[What you have to do]: Each record below gets repeated exactly, and pictures stay out of the copy.

(Records excerpted from a collection)
○ ○ ○ ○ ○ ○ ○
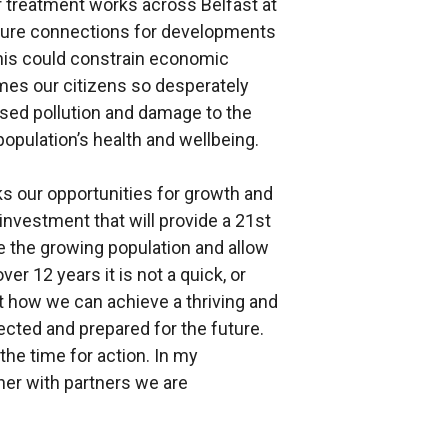
treatment works across Belfast at
uture connections for developments
his could constrain economic
mes our citizens so desperately
ased pollution and damage to the
population’s health and wellbeing.
cks our opportunities for growth and
investment that will provide a 21st
 the growing population and allow
er 12 years it is not a quick, or
ut how we can achieve a thriving and
tected and prepared for the future.
 the time for action. In my
er with partners we are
○ ○ ○ ○ ○ ○ ○
[Response box]:
treatment works across Belfast at
uture connections for developments
his could constrain economic
mes our citizens so desperately
ased pollution and damage to the
population’s health and wellbeing.
cks our opportunities for growth and
investment that will provide a 21st
 the growing population and allow
er 12 years it is not a quick, or
ut how we can achieve a thriving and
tected and prepared for the future.
 the time for action. In my
er with partners we are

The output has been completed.